Our initial hypothesis was that more integral repositories would be (1) better maintained, (2) more popular, and (3) re-used more frequently. There are several open-source tools for determining the “health” of the maintenance of a GitHub repository [24]

, which typically measure the activity, level of contribution, and responsiveness to pull requests and issues. In fact, there is even a tool called CoinCheckup that does this specifically for cryptocurrencies.

666https://coincheckup.com/analysis/github We observed, however, that many of the repositories had a fairly low level of activity, so this was not on its own a good way to distinguish between different repositories. Another natural measure would be the total number of commits to a repository, but this information is not readily accessible via the GitHub API.777It is possible to derive it from information given for individual repositories, albeit in a relatively inefficient manner, but not from an organization’s list of repositories. We thus measured activity according to the gap in time (in weeks) between the current time and the last update of the repository, under the assumption that this would be shorter for more active repositories.

In terms of the second two criteria, the most natural representation of popularity and reusability is the number of stars and forks [23]. We again found, however, that stars were not a useful indication of whether or not a repository contained relevant source code. For example, important meta-information related to a cryptocurrency such as its whitepaper or its improvement proposals (IPs) was often contained in highly-starred repositories. We thus chose to ignore stars and look solely at forks.

Finally, in terms of relevance, we favored repositories with a name identical or close to that of the cryptocurrency, as well as ones that indicated they contained source code (e.g., with ‘core’ in the name) or code otherwise relevant to the operation of the cryptocurrency (e.g., ‘token’ or ‘contract’ for ERC20 tokens). We also excluded repositories whose names contained terms that indicated they were not relevant; e.g., ‘website’ or ‘docs.’ A complete list of these excluded terms can be found in Table 3 in Appendix 0.A.

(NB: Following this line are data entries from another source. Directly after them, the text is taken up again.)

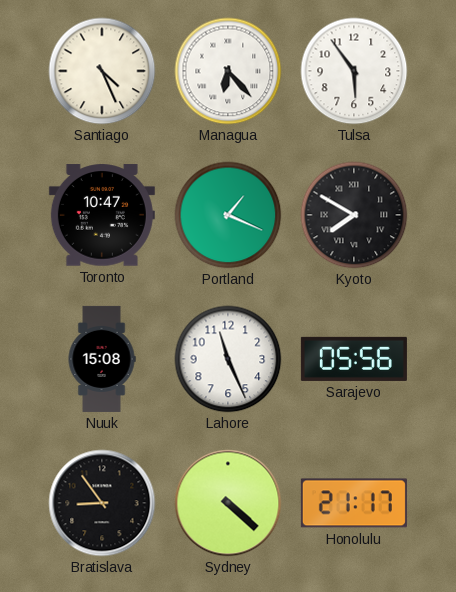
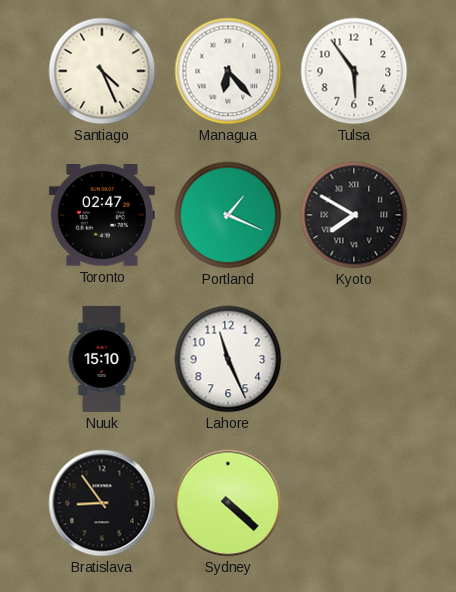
Toronto: 10:47 -> 02:47
Nuuk: 15:08 -> 15:10
Sarajevo: 05:56 -> none
Honolulu: 21:17 -> none
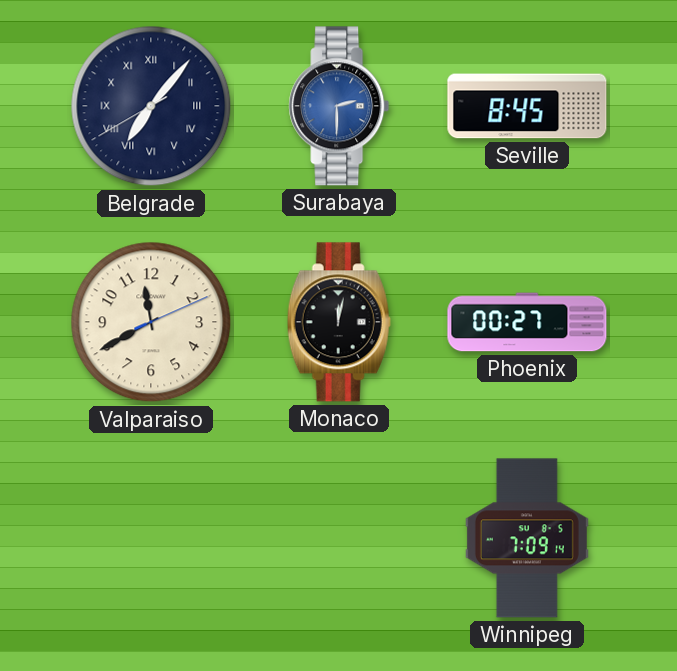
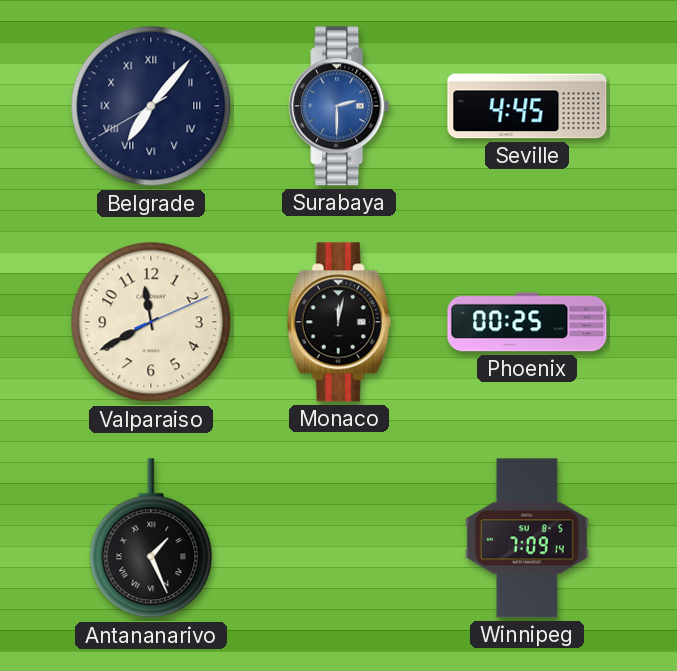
Seville: 8:45 -> 4:45
Phoenix: 00:27 -> 00:25
Antananarivo: none -> 1:26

In the end, we assigned a rating to each repository for a given cryptocurrency according to: (1) the gap between its last update and the current date, to capture activity (where this was subtracted from the rating, as a longer gap indicates less activity); (2) its number of forks, to capture popularity and reuse; and (3) information about the name of the repository, to capture relevance. For each cryptocurrency, we then cloned the top 20% of the list of repositories, sorted from high to low by these ratings (or cloned one repository, whichever was larger). Even after compiling this list, we made various manual adjustments in order to ensure that we had selected the “right” repositories. We cloned 2354 repositories in total, which comprised roughly 100 GB of data.

4.2 Deployed source code

As evidenced by the 866 (52%) listed cryptocurrencies that were categorized as tokens (and the fact that 74 of these even had ‘token’ in their name), it is popular to launch new cryptocurrencies not as standalone coins, but as tokens that are supported by existing cryptocurrencies. Of these, by far the most popular type is an ERC20 token, supported by Ethereum. Of these listed tokens, 406 did not have any source code link available. For ERC20 tokens that have been deployed, however, it is often possible to obtain the contract code from another source: the version deployed on the Ethereum blockchain itself is compiled bytecode, but it is common practice to provide the Solidity code and display it on blockchain explorers such as Etherscan.888https://etherscan.io/

For these tokens, we thus chose to use Etherscan as a data source (in addition to any provided repositories), in order to aid our Ethereum-based analysis in Section 7. At the time that we scraped Etherscan, there were 612 ERC20 tokens listed, identified by a name and a currency symbol (e.g., OmiseGO and OMG). Of these, we found 438 with a match on CoinMarketCap, where we defined a match as having (1) identical currency symbols, and (2) closely matching names. (We couldn’t also require the name to be identical because in some cases the name of the contract was somewhat altered from the name of the cryptocurrency; e.g., SPANK instead of SpankChain.) We scraped the available contract code for each of these tokens, which in all but 9 cases was Solidity code rather than just on-chain bytecode. We thus ended up with 429 deployed ERC20 contracts.

5 Detecting Code Reuse

In this section, we attempt to identify the extent to which cryptocurrencies reuse the codebases of others, in order to identify which cryptocurrencies incorporate genuinely novel ideas and which ones largely derive their ideas from others. We do so using several different techniques, ranging from very simplistic (seeing if the name of one is a prefix of the name of another) to more complex. We refer to the cryptocurrencies borrowing ideas from others as derivatives.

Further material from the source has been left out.